(Exercise materials Opens)

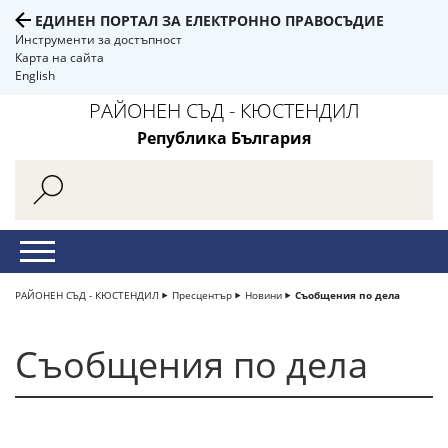
ЕДИНЕН ПОРТАЛ ЗА ЕЛЕКТРОННО ПРАВОСЪДИЕ
Инструменти за достъпност
Карта на сайта
English
РАЙОНЕН СЪД - КЮСТЕНДИЛ
Република България
РАЙОНЕН СЪД - КЮСТЕНДИЛ
Пресцентър
Новини
Съобщения по дела
Съобщения по дела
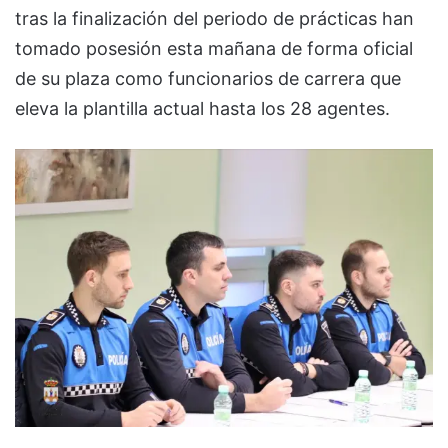
tras la finalización del periodo de prácticas han
tomado posesión esta mañana de forma oficial
de su plaza como funcionarios de carrera que
eleva la plantilla actual hasta los 28 agentes.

(Exercise materials Closes)

The problem: Give again the lines from the line holding "de su plaza como funcionarios de carrera que" through the close of the listing, both included, exactly as written and with nothing else.

Solution for this task:
de su plaza como funcionarios de carrera que
eleva la plantilla actual hasta los 28 agentes.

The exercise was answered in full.